ANKARA (AA) - Başbakan Yardımcısı Recep Akdağ, CHP Genel Başkanı Kemal Kılıçdaroğlu'nun erken yerel seçim çağrısı konusunda, "(Yenilen pehlivan güreşe doymaz) derim. Aslında Sayın Kılıçdaroğlu, Batılı bir ülkenin ana muhalefet partisi genel başkanı olsaydı, şimdiye kadar 40 defa istifa ederdi. Bu kadar yenilgiden sonra ağzını doldura doldura yüksek perdeden meydan okumalara gülümsüyorum. Bunlar gündem oluşturmak için yapılan şeyler. Yarın kendisine 'hadi' dense kaçacak delik arayacaktır." dedi.

Akdağ, TGRT Haber canlı yayınında gündeme ilişkin değerlendirmelerde bulundu, soruları yanıtladı.

Belediye başkanlarının istifa sürecinin kamuoyunda çok sık yer aldığının hatırlatılması üzerine Akdağ, bu tartışmaların tabii olduğunu ancak istifa süreçleri konusunda ortaya atılan iddiaların büyük bir bölümünün de spekülatif ve yoruma dayandığını dile getirdi.

İstifa eden, edeceğini açıklayan belediye başkanlarıyla Cumhurbaşkanı ve AK Parti Genel Başkanı Recep Tayyip Erdoğan ile partinin genel merkez yöneticilerinin görüştüğünü anımsatan Akdağ, bunun aynı zamanda bir parti geleneği olduğuna işaret etti.

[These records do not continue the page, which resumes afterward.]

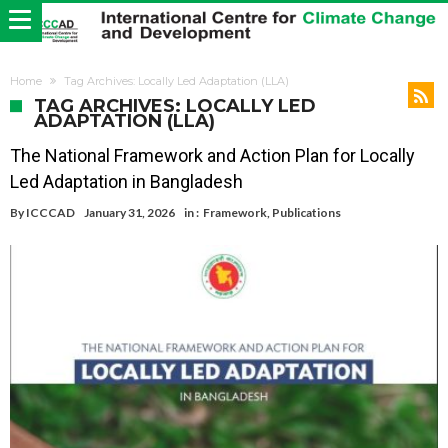
Home
Tag Archives: Locally Led Adaptation (LLA)
TAG ARCHIVES: LOCALLY LED
ADAPTATION (LLA)
The National Framework and Action Plan for Locally
Led Adaptation in Bangladesh
By
ICCCAD
January 31, 2026
in :
Framework
,
Publications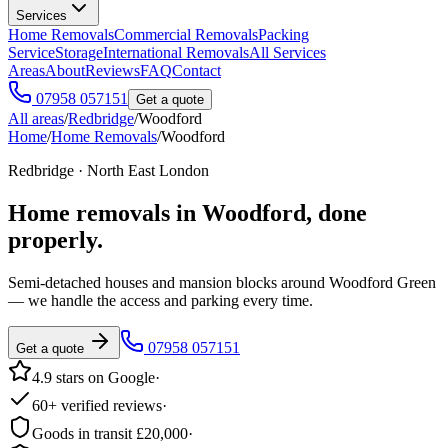
Services
Home Removals
Commercial Removals
Packing
Service
Storage
International Removals
All Services
Areas
About
Reviews
FAQ
Contact
07958 057151
Get a quote
All areas
/
Redbridge
/
Woodford
Home
/
Home Removals
/
Woodford
Redbridge · North East London
Home removals in
Woodford
, done
properly.
Semi-detached houses and mansion blocks around Woodford Green
— we handle the access and parking every time.
07958 057151
Get a quote
4.9 stars on Google
·
60+ verified reviews
·
Goods in transit £20,000
·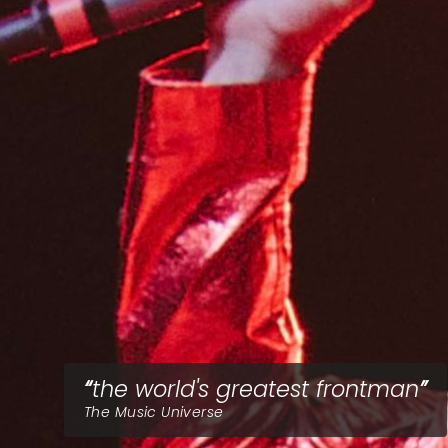
the world's greatest frontman
The Music Universe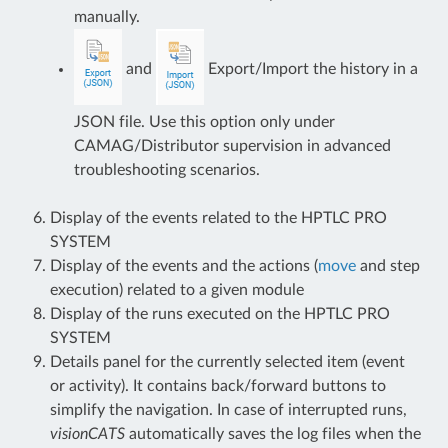
manually.
and
Export/Import the history in a
JSON file. Use this option only under
CAMAG/Distributor supervision in advanced
troubleshooting scenarios.
Display of the events related to the HPTLC PRO
SYSTEM
Display of the events and the actions (
move
and step
execution) related to a given module
Display of the runs executed on the HPTLC PRO
SYSTEM
Details panel for the currently selected item (event
or activity). It contains back/forward buttons to
simplify the navigation. In case of interrupted runs,
visionCATS
automatically saves the log files when the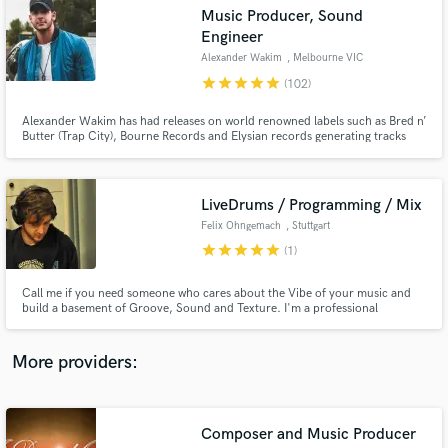
Search by credits or 'sounds like' and check out
Music Producer, Sound
audio samples and verified reviews of top pros.
Engineer
Alexander Wakim
, Melbourne VIC
star
star
star
star
star
(102)
Alexander Wakim has had releases on world renowned labels such as Bred n’
Butter (Trap City), Bourne Records and Elysian records generating tracks
with millions of views on YouTube / SoundCloud / Spotify. He has been
featured on 3FM (Dutch National TV/Radio), warmed up for mega-acts such
as Frontliner and headlined many live shows.
LiveDrums / Programming / Mix
Felix Ohngemach
, Stuttgart
star
star
star
star
star
(1)
Get Free Proposals
Call me if you need someone who cares about the Vibe of your music and
Contact pros directly with your project details
build a basement of Groove, Sound and Texture. I'm a professional
and receive handcrafted proposals and budgets
musician for nearly 20 years and love to create rhythms and beats for
in a flash.
different styles of music.
More providers:
Composer and Music Producer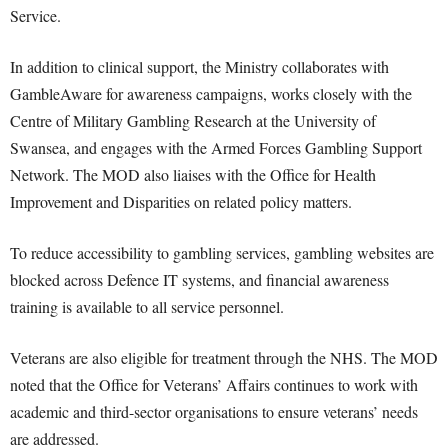
Service.
In addition to clinical support, the Ministry collaborates with
GambleAware for awareness campaigns, works closely with the
Centre of Military Gambling Research at the University of
Swansea, and engages with the Armed Forces Gambling Support
Network. The MOD also liaises with the Office for Health
Improvement and Disparities on related policy matters.
To reduce accessibility to gambling services, gambling websites are
blocked across Defence IT systems, and financial awareness
training is available to all service personnel.
Veterans are also eligible for treatment through the NHS. The MOD
noted that the Office for Veterans’ Affairs continues to work with
academic and third-sector organisations to ensure veterans’ needs
are addressed.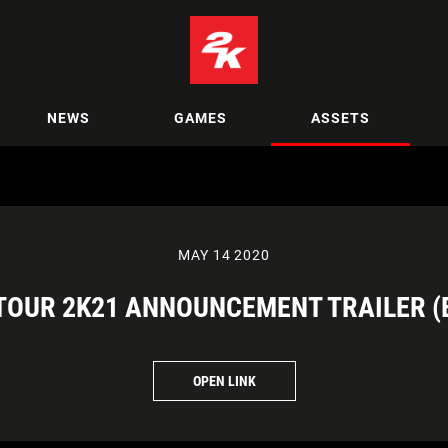
NEWS
GAMES
ASSETS
MAY 14 2020
TOUR 2K21 ANNOUNCEMENT TRAILER (
OPEN LINK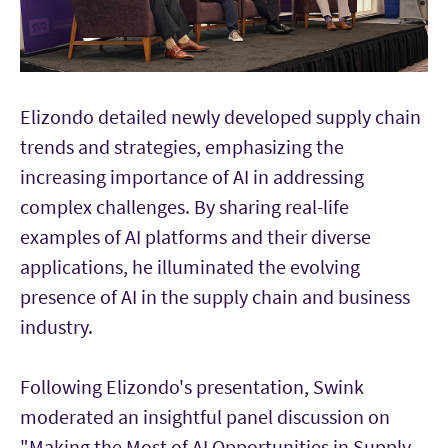
Elizondo detailed newly developed supply chain
trends and strategies, emphasizing the
increasing importance of AI in addressing
complex challenges. By sharing real-life
examples of AI platforms and their diverse
applications, he illuminated the evolving
presence of AI in the supply chain and business
industry.
Following Elizondo's presentation, Swink
moderated an insightful panel discussion on
"Making the Most of AI Opportunities in Supply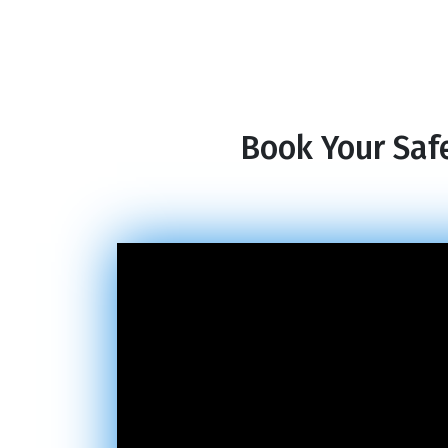
Book Your Safe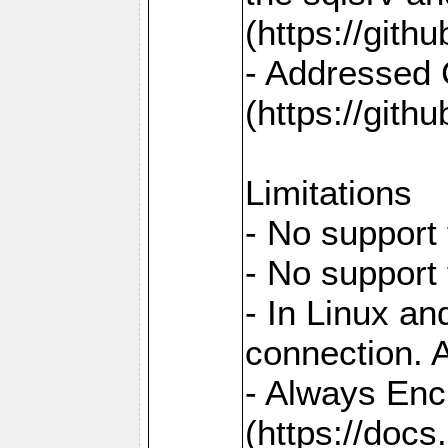
(https://gith
- Addressed 
(https://gith
Limitations
- No support 
- No support
- In Linux an
connection. A
- Always Enc
(https://docs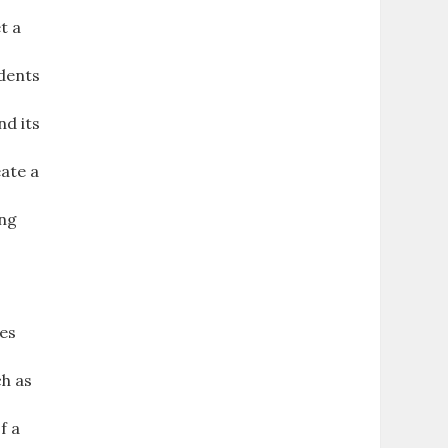
t a
udents
nd its
eate a
ing
des
ch as
f a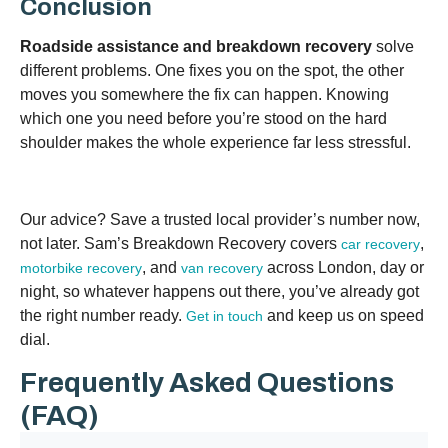
Conclusion
Roadside assistance and breakdown recovery
solve
different problems. One fixes you on the spot, the other
moves you somewhere the fix can happen. Knowing
which one you need before you’re stood on the hard
shoulder makes the whole experience far less stressful.
Our advice? Save a trusted local provider’s number now,
not later. Sam’s Breakdown Recovery covers
,
car recovery
, and
across London, day or
motorbike recovery
van recovery
night, so whatever happens out there, you’ve already got
the right number ready.
and keep us on speed
Get in touch
dial.
Frequently Asked Questions
(FAQ)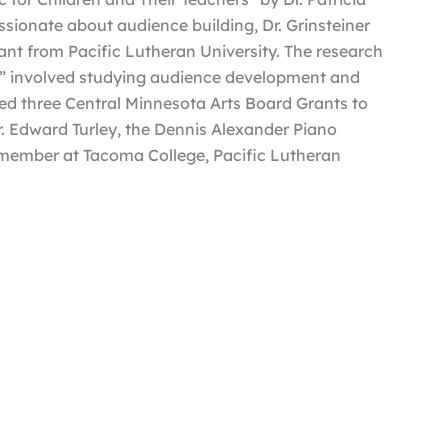
sionate about audience building, Dr. Grinsteiner
nt from Pacific Lutheran University. The research
,” involved studying audience development and
d three Central Minnesota Arts Board Grants to
Dr. Edward Turley, the Dennis Alexander Piano
 member at Tacoma College, Pacific Lutheran
n the faculty of CSB+SJU. She served as Music
f the Sister Mary Grell Teacher of Distinction
its@hastings.edu
.
al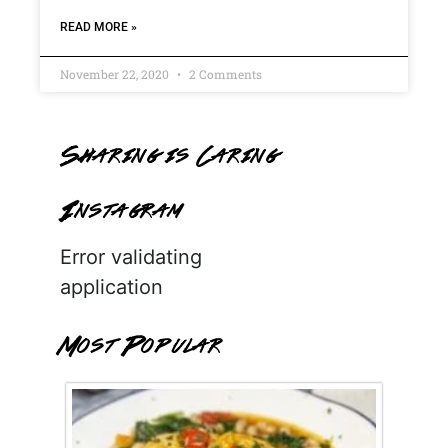
READ MORE »
November 22, 2020
2 Comments
Sharing is Caring
Instagram
Error validating
application
Most Popular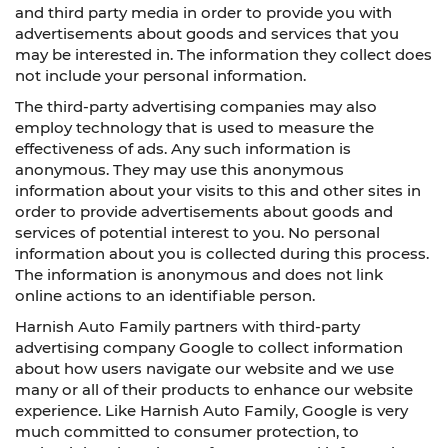
and third party media in order to provide you with
advertisements about goods and services that you
may be interested in. The information they collect does
not include your personal information.
The third-party advertising companies may also
employ technology that is used to measure the
effectiveness of ads. Any such information is
anonymous. They may use this anonymous
information about your visits to this and other sites in
order to provide advertisements about goods and
services of potential interest to you. No personal
information about you is collected during this process.
The information is anonymous and does not link
online actions to an identifiable person.
Harnish Auto Family partners with third-party
advertising company Google to collect information
about how users navigate our website and we use
many or all of their products to enhance our website
experience. Like Harnish Auto Family, Google is very
much committed to consumer protection, to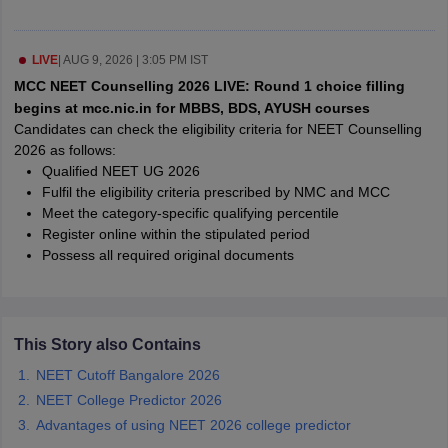
leges in India
MDS Colleges in India
ges in India
Veterinary Science Colleges in Maharashtra
LIVE
|
AUG 9, 2026 | 3:05 PM IST
e
MCC NEET Counselling 2026 LIVE: Round 1 choice filling
begins at mcc.nic.in for MBBS, BDS, AYUSH courses
Candidates can check the eligibility criteria for NEET Counselling
2026 as follows:
10 Year Question Paper
Qualified NEET UG 2026
Fulfil the eligibility criteria prescribed by NMC and MCC
Meet the category-specific qualifying percentile
Register online within the stipulated period
Possess all required original documents
This Story also Contains
NEET Cutoff Bangalore 2026
NEET College Predictor 2026
Advantages of using NEET 2026 college predictor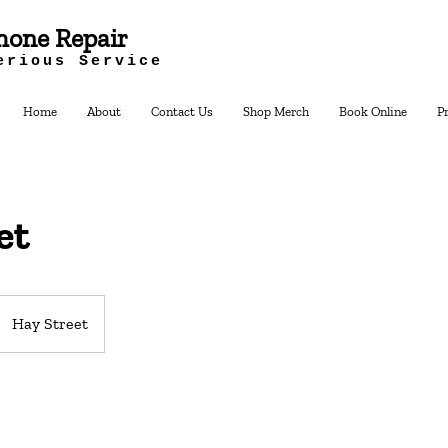
hone Repair
erious Service
Home
About
Contact Us
Shop Merch
Book Online
P
et
Hay Street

AK Parti'nin kişi odaklı bir parti olmadığının altını çizen Akdağ, "Bu başkanlarımızın görevden ayrılmalarının gerekli olduğu yapılan istişarelerle ortaya konmuş, Cumhurbaşkanımız ve Başbakanımız belli bir aşamadan sonra kamuoyuna deklare etmek zorunda kalmışlar. Biz bu aşamaların tamamlanmasını bekliyoruz. Bütün bu çabalar, vatandaşa verilen hizmetin daha iyi gelmesi için, başka bir gaye yok. Belediyelerden vatandaşımıza verilen hizmetler, vatandaşın arzuladığı hale dönüşsün için. Nasıl ki bu değerli belediye başkanlarımız, partimizin yetkili organları tarafından karar verilerek aday gösterilmişse, bugün yine bu organların oturup istişare edip bu arkadaşlarımızın görevden ayrılmalarını beklemesi benim kanaatimce çok tabiidir." diye konuştu.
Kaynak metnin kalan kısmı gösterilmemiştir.